Going beyond the superficial surface, it is obvious that this so-called “metadata” is sensitive. Spy agencies argue that they will never know what you talked about. And sure. You placed a phonecall from the top of the Golden Gate bridge, while stationary, to a suicide hotline. Would a spy agency need to hear the conversation to draw conclusions about its contents? Or if you called a phone sex line at 4:05 am on a Saturday night, speaking for 18 minutes – is it really a waterproof argument that the agencies can’t possibly know anything about the contents of that conversation?

This is why the end-to-end encryption of WhatsApp is so interesting. On the surface, it provides privacy against snooping and wiretapping. But Facebook, one of the most privacy-invasive environments we know, just purchased WhatsApp for a jaw-dropping 19 billion dollars, with a B. Would you really believe that Facebook would allow WhatsApp to remove the business benefits of that enormous purchase just months after closing the deal?

No. No, of course they wouldn’t. So where’s the value?

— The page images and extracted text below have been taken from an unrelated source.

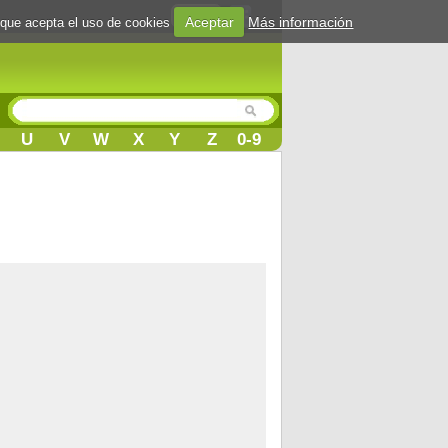
Login
Aceptar
Más información
 que acepta el uso de cookies
U
V
W
X
Y
Z
0-9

It’s in knowing who communicates with whom, how, when, from where, and how often. In the metadata. Apparently, that’s much more sensitive – or useful, depending on your perspective – than the actual contents of the correspondence. That’s what Facebook paid 19 billion dollars to obtain; not the actual messages (because Facebook just literally threw them away).

And now that we know that Facebook paid 19 billion dollars just to obtain that metadata, maybe we should be a little bit more critical at governmental agencies both demanding to know it at gunpoint and excusing it as no big deal at the same time.

Privacy remains your own responsibility.